A noite ainda mal começou. Às 21h30 é hora de conhecer o mais novo trabalho de Phillipe Stark, o LAN, um bar no último andar das Twin Towers de Pequim. Há de tudo como na farmácia no que diz respeito a bebidas. Estão lá os grandes champanhes franceses, os melhores vinhos internacionais, todos os «cokctails» dos quatro cantos do mundo, os conhaques, os uísques, as cervejas, os sumos de fruta, os chás, os cafés, os gins, os vodkas... entrelaçados entre as mais variadas salas decoradas numa mistura carismática entre o luxo asiático feito de candelabros de cristal e o mais moderno do «kitsh» com candeeiros de plástico, de onde caem as mais variadas peças coloridas.

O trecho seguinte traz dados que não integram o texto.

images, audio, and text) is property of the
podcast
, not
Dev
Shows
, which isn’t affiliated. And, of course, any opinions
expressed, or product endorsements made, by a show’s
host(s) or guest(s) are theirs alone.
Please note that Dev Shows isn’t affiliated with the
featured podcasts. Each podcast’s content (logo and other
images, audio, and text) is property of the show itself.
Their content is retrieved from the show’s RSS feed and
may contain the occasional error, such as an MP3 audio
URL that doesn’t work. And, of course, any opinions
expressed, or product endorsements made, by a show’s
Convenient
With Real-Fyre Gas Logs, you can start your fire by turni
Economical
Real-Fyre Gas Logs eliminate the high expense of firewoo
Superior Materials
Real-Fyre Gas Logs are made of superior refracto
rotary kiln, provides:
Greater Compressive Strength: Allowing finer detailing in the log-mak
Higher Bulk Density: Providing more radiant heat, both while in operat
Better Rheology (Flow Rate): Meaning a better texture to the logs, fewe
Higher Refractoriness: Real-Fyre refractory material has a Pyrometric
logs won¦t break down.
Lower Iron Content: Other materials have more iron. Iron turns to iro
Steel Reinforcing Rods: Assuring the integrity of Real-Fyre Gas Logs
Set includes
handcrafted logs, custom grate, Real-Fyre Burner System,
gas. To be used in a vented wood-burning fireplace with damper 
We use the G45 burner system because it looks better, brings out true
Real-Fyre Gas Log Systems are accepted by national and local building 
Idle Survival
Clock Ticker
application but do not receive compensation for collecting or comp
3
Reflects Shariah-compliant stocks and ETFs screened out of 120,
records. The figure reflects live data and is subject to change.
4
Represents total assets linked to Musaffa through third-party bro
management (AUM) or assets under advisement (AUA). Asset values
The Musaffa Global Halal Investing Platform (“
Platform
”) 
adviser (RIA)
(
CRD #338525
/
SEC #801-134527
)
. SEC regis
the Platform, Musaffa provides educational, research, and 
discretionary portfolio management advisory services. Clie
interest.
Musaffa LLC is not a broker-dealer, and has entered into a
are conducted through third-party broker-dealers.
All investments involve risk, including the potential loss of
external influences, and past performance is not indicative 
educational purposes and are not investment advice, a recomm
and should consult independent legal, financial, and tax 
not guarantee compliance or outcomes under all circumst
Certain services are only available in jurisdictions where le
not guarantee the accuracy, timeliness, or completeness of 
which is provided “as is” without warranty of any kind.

Na rua, o fogo de artifício continua e intensifica-se à medida que se aproxima a meia-noite, a hora exacta em que a tradição manda comer os doces mais tradicionais do país. No Dellagio, o apetite abre-se para os gelados. Feitos ancestralmente, tal e qual como os grandes imperadores os saboreavam, chegam à mesa verdadeiras pirâmides de gelo decoradas com feijão encarnado ou com lentilhas. Para beber, um raro batido de manga com mandioca e a terminar uma taça de chocolate de soja quente.

Para fazer a digestão, escolhemos o Coco-Banana, um dos clubes de dança mais «in» de Pequim. Os carros à porta são o espelho da classe que vamos encontrar lá dentro. O parque não deve ter nenhuma viatura tão rasca como um BMW Z3.

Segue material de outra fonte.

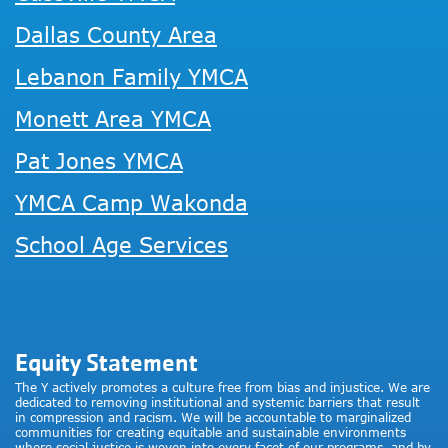
Dallas County Area
Lebanon Family YMCA
Monett Area YMCA
Pat Jones YMCA
YMCA Camp Wakonda
School Age Services
Equity Statement
The Y actively promotes a culture free from bias and injustice. We are
dedicated to removing institutional and systemic barriers that result
in compression and racism. We will be accountable to marginalized
communities for creating equitable and sustainable environments
where social justice is woven into every facet of our programs, and by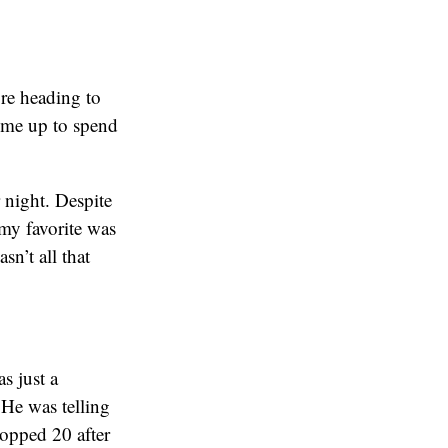
ore heading to
e me up to spend
r night. Despite
 my favorite was
sn’t all that
s just a
He was telling
opped 20 after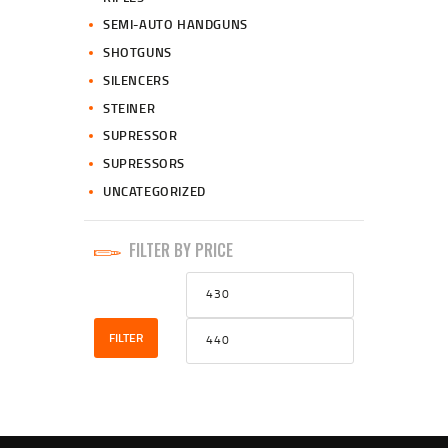
SEMI-AUTO HANDGUNS
SHOTGUNS
SILENCERS
STEINER
SUPRESSOR
SUPRESSORS
UNCATEGORIZED
FILTER BY PRICE
Min
Max
price
price
FILTER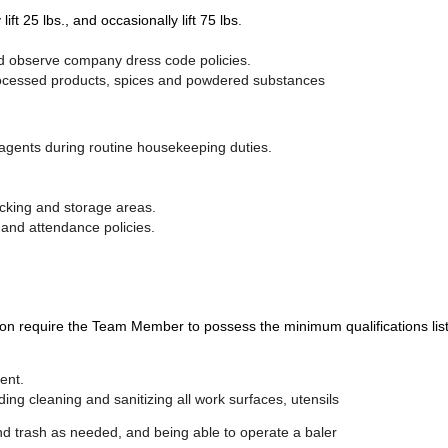
 lift 25 lbs., and occasionally lift 75 lbs
.
nd observe company dress code policies.
r processed products, spices and powdered substances
 agents during routine housekeeping duties.
racking and storage areas.
e and attendance policies.
uire the Team Member to possess the minimum qualifications listed a
ent.
ing cleaning and sanitizing all work surfaces, utensils
trash as needed, and being able to operate a baler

As cortinas de pele branca abrem-se para um espaço amplo, com luzes do chão ao tecto, «néons», bolas de espelhos, plasmas gigantes a passar peças únicas de «vídeojamming», sofás confortáveis com mesas quase térreas, e mesas altas rodeadas de bancos, ocupam a sala, onde falta a pista de dança. Os chineses, claramente, não sabem divertir-se. Bebem cerveja, «coktails» estranhos servidos em jarros de água e comem pratos e pratos de fruta extremamente elaborados na decoração, mas dançar, não dançam. Abanam a cabeça sentados, os braços às vezes, e só alguns atrevidos se levantam entre as mesas para se movimentarem em pé numa dança bastante discreta.

As verdadeiras atracções do clube nocturno são as aparições fugazes de uma bailarina ocidental, que dança em biquini de fio dental, dentro de um aquário a mesma música que o DJ faz tocar até às quatro da manhã. Depois há as bolas de sabão, os fumos coloridos e as casas de banho, onde o design é imagem de marca, deitada por terra quando se abre a porta de cada compartimento: não há sanitas, só latrinas, asseadas é verdade, mas com papel higiénico limitado e entregue pessoalmente pela empregada de serviço, que ainda tem tempo para vender chupa-chupas, rebuçados e pastilhas elásticas, enquanto põe à disposição de cada cliente a mais variada gama de escovas de cabelo.